Goal of the exercise -> In the data below, locate the line containing "Qualittas News" and the line containing "Jeanne d'Arc", then retype both and everything between them exactly. Pictures are not part of the copy.

_ _ _ _ _ _ _

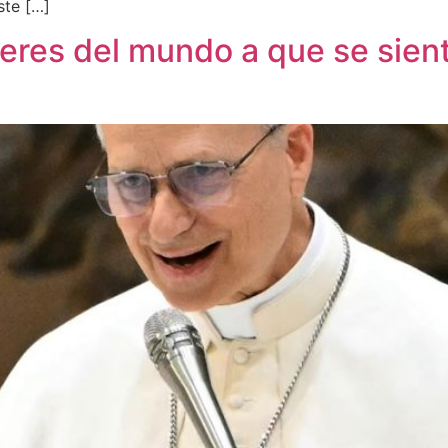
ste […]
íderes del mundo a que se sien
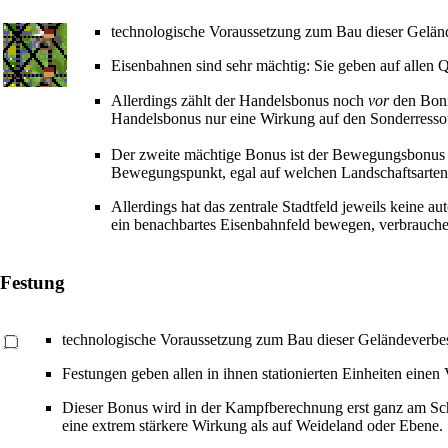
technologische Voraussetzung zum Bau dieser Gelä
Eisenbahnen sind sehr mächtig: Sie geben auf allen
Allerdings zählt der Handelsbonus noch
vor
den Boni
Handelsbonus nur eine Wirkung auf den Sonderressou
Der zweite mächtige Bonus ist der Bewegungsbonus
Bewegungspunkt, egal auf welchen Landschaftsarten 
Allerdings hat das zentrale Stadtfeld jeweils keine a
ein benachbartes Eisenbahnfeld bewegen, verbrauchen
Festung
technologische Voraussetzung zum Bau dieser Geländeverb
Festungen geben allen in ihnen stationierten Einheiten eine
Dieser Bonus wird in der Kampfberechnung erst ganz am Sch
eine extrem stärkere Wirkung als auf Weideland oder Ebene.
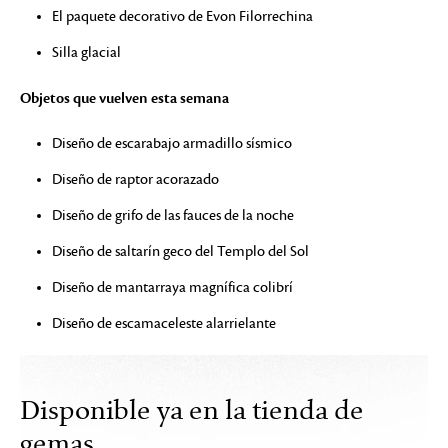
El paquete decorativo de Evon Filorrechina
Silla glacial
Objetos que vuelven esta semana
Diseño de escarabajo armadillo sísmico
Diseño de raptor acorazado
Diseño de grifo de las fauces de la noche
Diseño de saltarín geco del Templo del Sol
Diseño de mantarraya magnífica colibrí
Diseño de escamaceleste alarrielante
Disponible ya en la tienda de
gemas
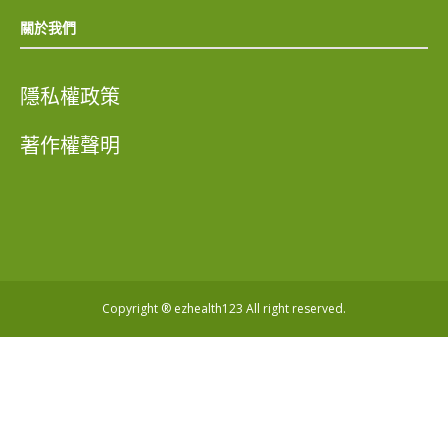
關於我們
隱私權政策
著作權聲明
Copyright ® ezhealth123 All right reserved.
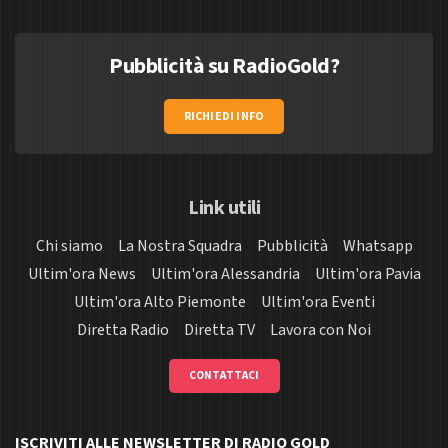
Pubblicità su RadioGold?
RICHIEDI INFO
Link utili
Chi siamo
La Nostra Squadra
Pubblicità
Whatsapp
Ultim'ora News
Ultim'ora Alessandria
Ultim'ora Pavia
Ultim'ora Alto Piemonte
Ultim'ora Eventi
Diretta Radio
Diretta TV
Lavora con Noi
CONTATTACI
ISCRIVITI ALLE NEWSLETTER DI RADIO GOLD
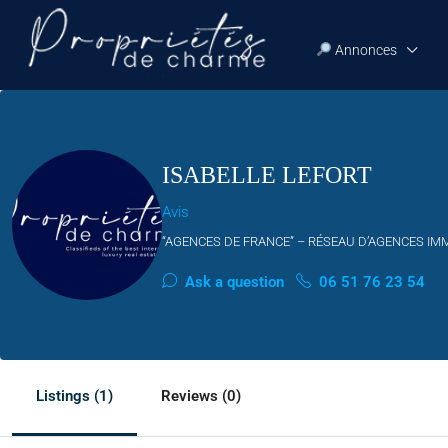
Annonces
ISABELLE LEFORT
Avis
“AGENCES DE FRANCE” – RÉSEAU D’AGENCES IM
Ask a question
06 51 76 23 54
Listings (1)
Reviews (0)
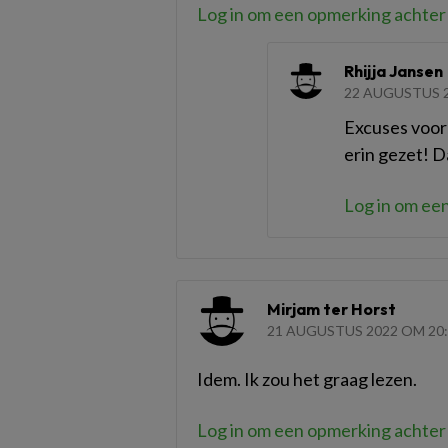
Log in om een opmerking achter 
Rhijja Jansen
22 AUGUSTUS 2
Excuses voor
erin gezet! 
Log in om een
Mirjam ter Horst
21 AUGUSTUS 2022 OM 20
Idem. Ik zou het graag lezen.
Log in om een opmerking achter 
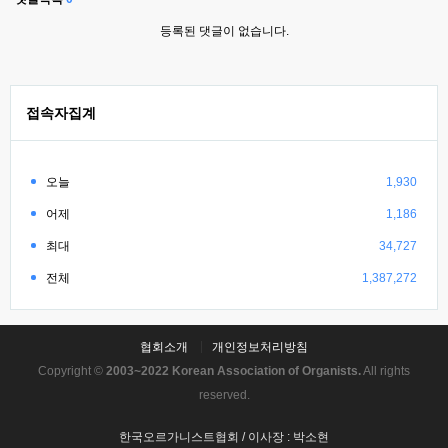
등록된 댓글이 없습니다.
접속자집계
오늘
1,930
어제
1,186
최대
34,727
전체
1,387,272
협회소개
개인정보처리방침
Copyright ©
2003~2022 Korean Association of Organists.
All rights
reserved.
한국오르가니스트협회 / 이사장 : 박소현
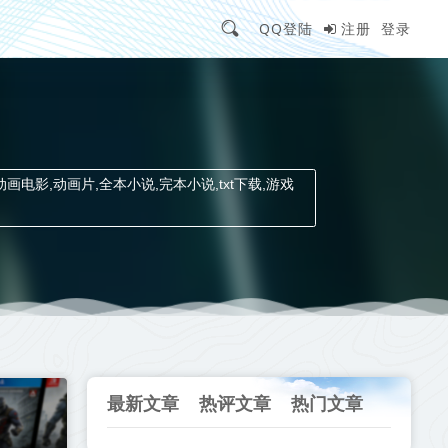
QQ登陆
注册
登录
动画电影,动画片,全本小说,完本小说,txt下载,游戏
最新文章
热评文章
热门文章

_ _ _ _ _ _ _

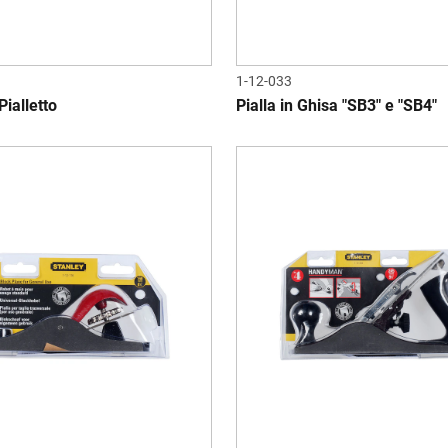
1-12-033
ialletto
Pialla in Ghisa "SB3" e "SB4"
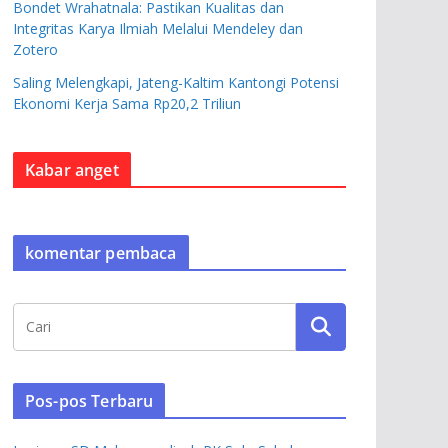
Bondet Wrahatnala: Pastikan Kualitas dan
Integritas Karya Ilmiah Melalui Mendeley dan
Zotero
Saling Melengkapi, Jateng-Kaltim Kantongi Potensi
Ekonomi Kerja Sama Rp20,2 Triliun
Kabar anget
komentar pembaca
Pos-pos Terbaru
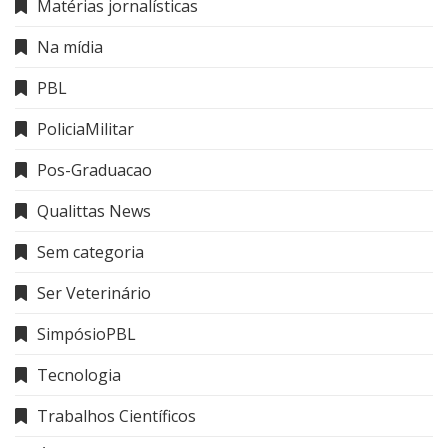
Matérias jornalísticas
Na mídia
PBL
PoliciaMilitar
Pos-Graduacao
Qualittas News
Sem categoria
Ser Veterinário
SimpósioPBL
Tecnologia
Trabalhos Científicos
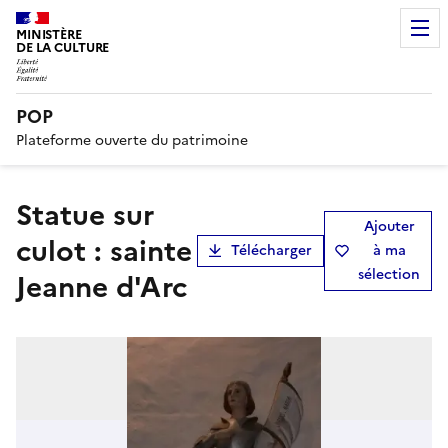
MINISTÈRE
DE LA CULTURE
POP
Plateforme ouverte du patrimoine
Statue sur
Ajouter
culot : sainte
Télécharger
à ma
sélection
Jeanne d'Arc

_ _ _ _ _ _ _

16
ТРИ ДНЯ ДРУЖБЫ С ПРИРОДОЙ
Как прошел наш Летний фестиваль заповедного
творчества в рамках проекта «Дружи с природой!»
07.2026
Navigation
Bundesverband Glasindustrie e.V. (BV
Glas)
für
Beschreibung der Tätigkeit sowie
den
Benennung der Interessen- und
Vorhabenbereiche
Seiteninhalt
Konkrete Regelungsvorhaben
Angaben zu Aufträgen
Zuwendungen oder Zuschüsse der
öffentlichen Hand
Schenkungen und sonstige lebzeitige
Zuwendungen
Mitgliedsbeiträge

_ _ _ _ _ _ _

Answer to this problem ->
Qualittas News
Sem categoria
Ser Veterinário
SimpósioPBL
Tecnologia
Trabalhos Científicos
MINISTÈRE
DE LA CULTURE
POP
Plateforme ouverte du patrimoine
Statue sur
Ajouter
culot : sainte
Télécharger
à ma
sélection
Jeanne d'Arc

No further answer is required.